DIRECTIONS: Return the lines below exactly, starting with the line that contains "Segment left lung upper lobe." and stopping after the last line.

(Stored data)
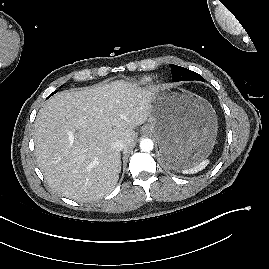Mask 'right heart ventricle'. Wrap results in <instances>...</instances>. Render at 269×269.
Returning <instances> with one entry per match:
<instances>
[{
  "label": "right heart ventricle",
  "mask_w": 269,
  "mask_h": 269,
  "mask_svg": "<svg viewBox=\"0 0 269 269\" xmlns=\"http://www.w3.org/2000/svg\"><path fill=\"white\" fill-rule=\"evenodd\" d=\"M148 81H150L149 78H144V79H143V82H148Z\"/></svg>",
  "instance_id": "obj_1"
}]
</instances>
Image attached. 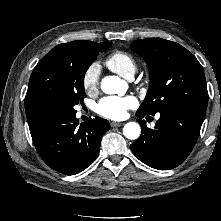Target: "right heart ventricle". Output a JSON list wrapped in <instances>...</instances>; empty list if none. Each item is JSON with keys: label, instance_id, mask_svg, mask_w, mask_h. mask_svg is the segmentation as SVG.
<instances>
[{"label": "right heart ventricle", "instance_id": "right-heart-ventricle-1", "mask_svg": "<svg viewBox=\"0 0 221 221\" xmlns=\"http://www.w3.org/2000/svg\"><path fill=\"white\" fill-rule=\"evenodd\" d=\"M106 66L124 78H132L137 70L135 58L124 51H115L105 60Z\"/></svg>", "mask_w": 221, "mask_h": 221}]
</instances>
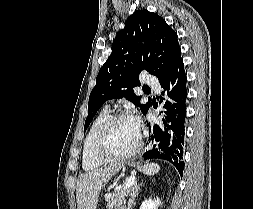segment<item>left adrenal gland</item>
<instances>
[{
    "mask_svg": "<svg viewBox=\"0 0 253 209\" xmlns=\"http://www.w3.org/2000/svg\"><path fill=\"white\" fill-rule=\"evenodd\" d=\"M141 185H142V183H140L139 185H137L136 183L134 184V186L131 190V194H130V198H129V201H128V208L127 209L132 208V205L134 204V199L138 195Z\"/></svg>",
    "mask_w": 253,
    "mask_h": 209,
    "instance_id": "obj_1",
    "label": "left adrenal gland"
}]
</instances>
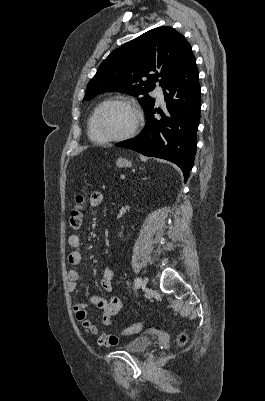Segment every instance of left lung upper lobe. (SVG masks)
Instances as JSON below:
<instances>
[{"label":"left lung upper lobe","instance_id":"obj_1","mask_svg":"<svg viewBox=\"0 0 265 401\" xmlns=\"http://www.w3.org/2000/svg\"><path fill=\"white\" fill-rule=\"evenodd\" d=\"M192 55L189 42L173 28L152 29L114 50L103 61L89 82L83 100L114 91L134 97L144 95L138 101L146 113L155 103L147 92L158 81L162 87L166 86Z\"/></svg>","mask_w":265,"mask_h":401}]
</instances>
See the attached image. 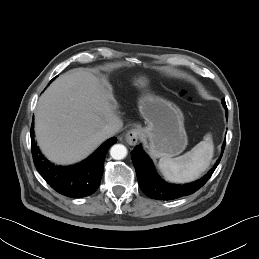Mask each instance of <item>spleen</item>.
Listing matches in <instances>:
<instances>
[{
  "instance_id": "spleen-1",
  "label": "spleen",
  "mask_w": 259,
  "mask_h": 259,
  "mask_svg": "<svg viewBox=\"0 0 259 259\" xmlns=\"http://www.w3.org/2000/svg\"><path fill=\"white\" fill-rule=\"evenodd\" d=\"M214 145L210 133L204 136L189 152L176 158L162 157L159 169L164 177L176 183H185L197 179L204 172L213 157Z\"/></svg>"
}]
</instances>
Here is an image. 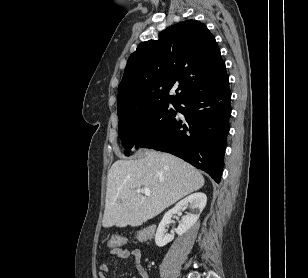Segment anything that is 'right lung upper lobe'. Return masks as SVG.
I'll return each mask as SVG.
<instances>
[{
  "instance_id": "1",
  "label": "right lung upper lobe",
  "mask_w": 308,
  "mask_h": 278,
  "mask_svg": "<svg viewBox=\"0 0 308 278\" xmlns=\"http://www.w3.org/2000/svg\"><path fill=\"white\" fill-rule=\"evenodd\" d=\"M228 77L220 49L208 28L187 20L142 42L128 59L118 88V116L158 103L178 104ZM178 85L180 93L170 96Z\"/></svg>"
}]
</instances>
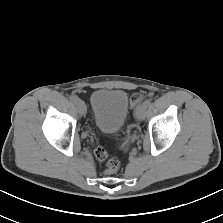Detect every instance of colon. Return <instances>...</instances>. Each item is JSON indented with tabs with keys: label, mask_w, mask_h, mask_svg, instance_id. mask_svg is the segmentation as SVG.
<instances>
[{
	"label": "colon",
	"mask_w": 223,
	"mask_h": 223,
	"mask_svg": "<svg viewBox=\"0 0 223 223\" xmlns=\"http://www.w3.org/2000/svg\"><path fill=\"white\" fill-rule=\"evenodd\" d=\"M146 95L147 94L145 92L134 93L130 99L131 106L135 108L139 103H141L145 99ZM94 154L99 161H105L107 173L113 174L117 172L121 164L119 158H108L107 152L102 146H97L94 150Z\"/></svg>",
	"instance_id": "1"
}]
</instances>
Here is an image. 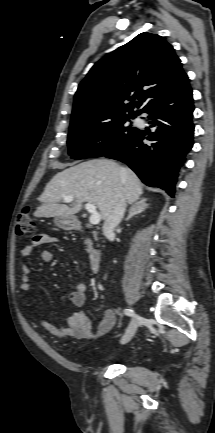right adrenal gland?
<instances>
[{
  "instance_id": "1",
  "label": "right adrenal gland",
  "mask_w": 215,
  "mask_h": 433,
  "mask_svg": "<svg viewBox=\"0 0 215 433\" xmlns=\"http://www.w3.org/2000/svg\"><path fill=\"white\" fill-rule=\"evenodd\" d=\"M146 201L147 198H141L138 202L134 203L129 210L126 221L130 220L133 216L143 212L148 207Z\"/></svg>"
}]
</instances>
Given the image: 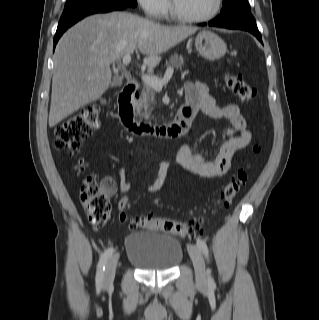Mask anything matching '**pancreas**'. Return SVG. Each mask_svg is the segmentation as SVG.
<instances>
[{
    "mask_svg": "<svg viewBox=\"0 0 319 320\" xmlns=\"http://www.w3.org/2000/svg\"><path fill=\"white\" fill-rule=\"evenodd\" d=\"M185 60L182 55L174 54L170 57L169 62L166 63L169 68L181 69ZM158 77V76H157ZM157 105L154 89L145 84L142 88L141 96L136 101V109L140 117H144L146 120L150 119L152 110Z\"/></svg>",
    "mask_w": 319,
    "mask_h": 320,
    "instance_id": "cf45deb5",
    "label": "pancreas"
}]
</instances>
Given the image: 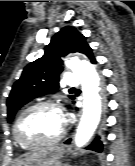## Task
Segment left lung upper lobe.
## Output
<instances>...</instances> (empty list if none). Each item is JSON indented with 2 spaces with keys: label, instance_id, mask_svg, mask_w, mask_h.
I'll list each match as a JSON object with an SVG mask.
<instances>
[{
  "label": "left lung upper lobe",
  "instance_id": "1",
  "mask_svg": "<svg viewBox=\"0 0 135 166\" xmlns=\"http://www.w3.org/2000/svg\"><path fill=\"white\" fill-rule=\"evenodd\" d=\"M75 52L85 54L90 60L94 58L86 38L74 27H64L52 37L44 55L28 64L14 83L7 99L9 123L24 104L58 89L59 75L63 71L61 57ZM69 97L74 99L72 95Z\"/></svg>",
  "mask_w": 135,
  "mask_h": 166
}]
</instances>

ANSWER SPACE:
Segment left lung upper lobe.
## Output
<instances>...</instances> (empty list if none). Each item is JSON indented with 2 spaces with keys: label, instance_id, mask_svg, mask_w, mask_h.
I'll list each match as a JSON object with an SVG mask.
<instances>
[{
  "label": "left lung upper lobe",
  "instance_id": "1",
  "mask_svg": "<svg viewBox=\"0 0 135 166\" xmlns=\"http://www.w3.org/2000/svg\"><path fill=\"white\" fill-rule=\"evenodd\" d=\"M75 52L85 54L90 60L94 58L86 38L74 27H64L52 37L44 55L28 64L14 83L7 99L9 123L24 104L58 89L59 75L63 71L61 57ZM69 97L74 99L72 95Z\"/></svg>",
  "mask_w": 135,
  "mask_h": 166
}]
</instances>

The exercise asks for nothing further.